Earlier this week Suddenlink and Cablevision owner Altice surprised many by announcing plans to skip DOCSIS 3.1 cable upgrades, and instead deploy a territory-wide 10 Gbps-capable fiber to the home network. It was surprising in large part because the company has a bit of a reputation for skimping on necessary upgrades overseas, and Suddenlink employees had been complaining the company was creating a "culture of fear" with layoffs and nitpicked expenditures.
With the company now promising fiber to the home across its entire footprint, one of the biggest impacts will be on Verizon -- a company that has frozen most of its fixed-line upgrades to focus on wireless and getting into the ad industry (its acquisitions of AOL and Yahoo).

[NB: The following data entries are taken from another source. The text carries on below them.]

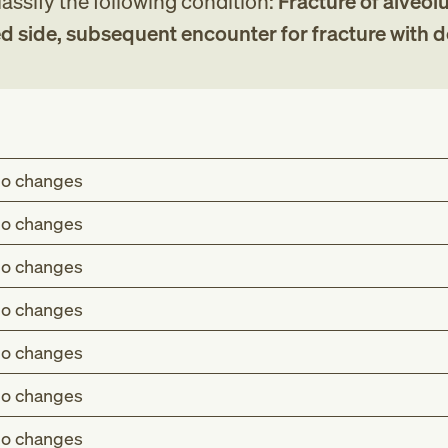
assify the following condition:
Fracture of alveolu
d side, subsequent encounter for fracture with 
o changes
o changes
o changes
o changes
o changes
o changes
o changes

Speaking to the Wall Street Journal, Verizon tried to downplay the impact Altice's plans will have on the company's bottom line.
“A fiber-to-the-home network? What a novel idea. I guess that’s why we started building ours back in 2003 and it’s now available to nearly 14 million homes and businesses,” a Verizon spokesman said.
Again, though, Verizon has made it clear that the lion's share of its attention is fixed on either content or advertising, or 5G wireless. But Altice USA CEO Dexter Goei tells the Journal he doesn't believe that even 5G wireless will be able to match the speed and reliability of fiber optic broadband.
“We know that there will be applications and demand for further bandwidth going forward, whether that is in two, three, four or five years,” Mr. Goei said.
The Altice announcement will hopefully be good news for Verizon, Suddenlink and Cablevision customers alike, as it
may force Verizon to compete more seriously on price -- while prodding Verizon to bump its top available FiOS speeds from 500 Mbps to 1 Gbps.